++++ Supplied information

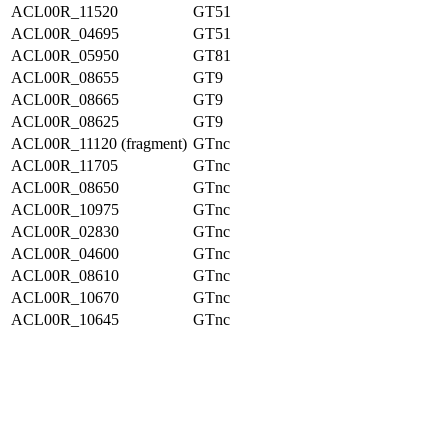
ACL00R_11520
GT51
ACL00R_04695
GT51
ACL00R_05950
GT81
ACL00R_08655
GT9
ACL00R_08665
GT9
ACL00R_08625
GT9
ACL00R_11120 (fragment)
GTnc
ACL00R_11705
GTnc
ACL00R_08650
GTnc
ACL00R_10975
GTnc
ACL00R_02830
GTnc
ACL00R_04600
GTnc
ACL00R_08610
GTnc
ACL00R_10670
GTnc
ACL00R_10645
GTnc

++++++++
++++ Supplied information

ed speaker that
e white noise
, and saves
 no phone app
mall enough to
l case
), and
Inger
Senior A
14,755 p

++++++++
++++ Supplied information

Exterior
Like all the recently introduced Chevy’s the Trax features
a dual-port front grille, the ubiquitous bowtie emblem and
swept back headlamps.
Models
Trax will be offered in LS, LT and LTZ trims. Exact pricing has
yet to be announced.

++++++++

What to do: Copy out every line in the entries above that holds "Trax".

Answer to this problem:
Like all the recently introduced Chevy’s the Trax features
Trax will be offered in LS, LT and LTZ trims. Exact pricing has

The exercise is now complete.